Then, use the pandas correlation function to calculate the correlations between the original and shifted data. Store the result in the float variables `weekly_corr` and `biweekly_corr`.

In [None]:
# customers_week_before = 
# customers_2_weeks_before = 

# weekly_corr = 
# biweekly_corr = 

# YOUR CODE HERE
raise NotImplementedError()

In [None]:
assert isinstance(customers_week_before, pd.Series) and isinstance(customers_2_weeks_before, pd.Series), \
'The results should be a series.'
assert int(customers_week_before.loc['2016-01-09']) == int(customers_2_weeks_before.loc['2016-01-02']), \
"Did you shift the data correctly?"
np.testing.assert_almost_equal(weekly_corr, 0.66, decimal=2, err_msg="Not correct, try again.")
np.testing.assert_almost_equal(biweekly_corr, 0.56, decimal=2, err_msg="Not correct, try again.")

### 6.3 Negative trends

You were very fast and impressed your boss. Now you should dive deeper and analyze data from all stores. Find out which stores have a negative trend in customer numbers. The answer should be a list of the store numbers (integers) called `stores_neg_trend`. 

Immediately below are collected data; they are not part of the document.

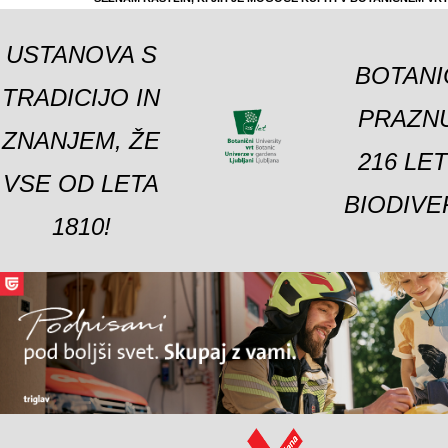
USTANOVA S
BOTANI
TRADICIJO IN
PRAZNU
ZNANJEM, ŽE
216 LE
VSE OD LETA
BIODIVE
1810!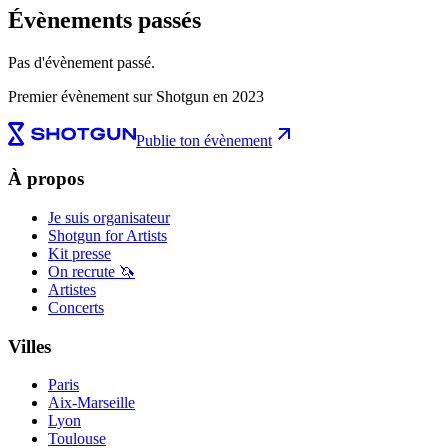
Évènements passés
Pas d'évènement passé.
Premier évènement sur Shotgun en 2023
Publie ton évènement
À propos
Je suis organisateur
Shotgun for Artists
Kit presse
On recrute 🦄
Artistes
Concerts
Villes
Paris
Aix-Marseille
Lyon
Toulouse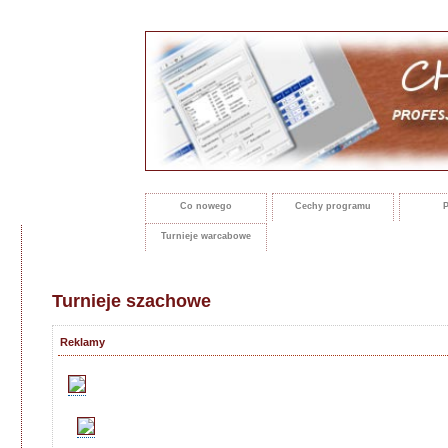
Co nowego
Cechy programu
P
Turnieje warcabowe
Turnieje szachowe
Reklamy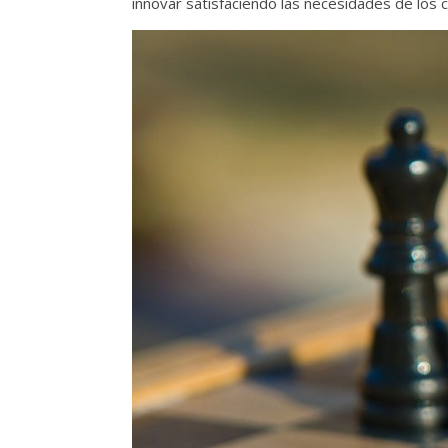
innovar satisfaciendo las necesidades de los c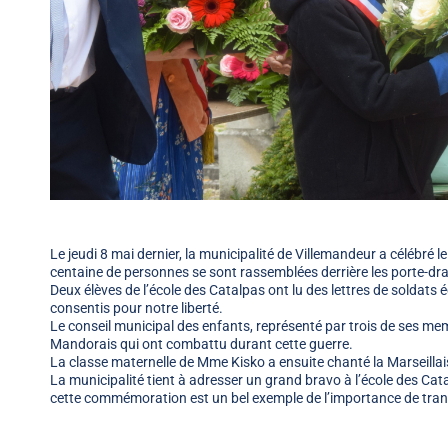
Le jeudi 8 mai dernier, la municipalité de Villemandeur a célébré 
centaine de personnes se sont rassemblées derrière les porte-dr
Deux élèves de l’école des Catalpas ont lu des lettres de soldats é
consentis pour notre liberté.
Le conseil municipal des enfants, représenté par trois de ses m
Mandorais qui ont combattu durant cette guerre.
La classe maternelle de Mme Kisko a ensuite chanté la Marseilla
La municipalité tient à adresser un grand bravo à l’école des Ca
cette commémoration est un bel exemple de l’importance de trans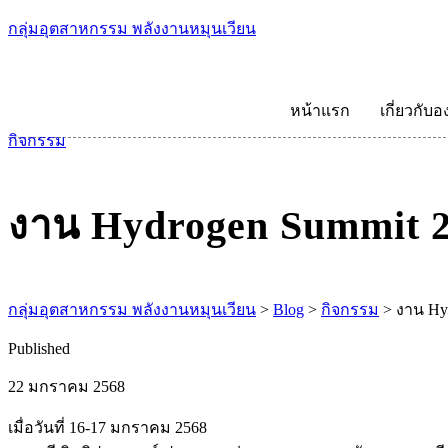
กลุ่มอุตสาหกรรม พลังงานหมุนเวียน
หน้าแรก
เกี่ยวกับอ
กิจกรรม
งาน Hydrogen Summit 20
กลุ่มอุตสาหกรรม พลังงานหมุนเวียน
>
Blog
>
กิจกรรม
>
งาน Hyd
Published
22 มกราคม 2568
เมื่อวันที่ 16-17 มกราคม 2568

This one is a bit harder and there are several ways to solve it. A few clues:
- Assume linear trends where the trend is characterized by the slope of the linear regression.
- This is just an EDA, we're not building a predictive model, so you don't need to split your dataset.
- For each store time series, don't forget to fill the missing dates using a `KNNImputer`.

In [None]:
# stores_neg_trend = 

# YOUR CODE HERE
raise NotImplementedError()

In [None]:
assert isinstance(stores_neg_trend,list), 'The result should be a list.'
assert len(stores_neg_trend) == 32, 'The length of the list is not correct.'
assert hashlib.sha256(json.dumps(''.join([str(i) for i in sorted(stores_neg_trend)])).encode()).hexdigest() == \
'da7dbee9e8e950abcbe18f37a82b783a75df8a7e979d33112fbd85f7ee45e947', 'Not correct, try again.'
print("Correct! Your boss is ecstatic about your work and decides to give you a 200% raise!...")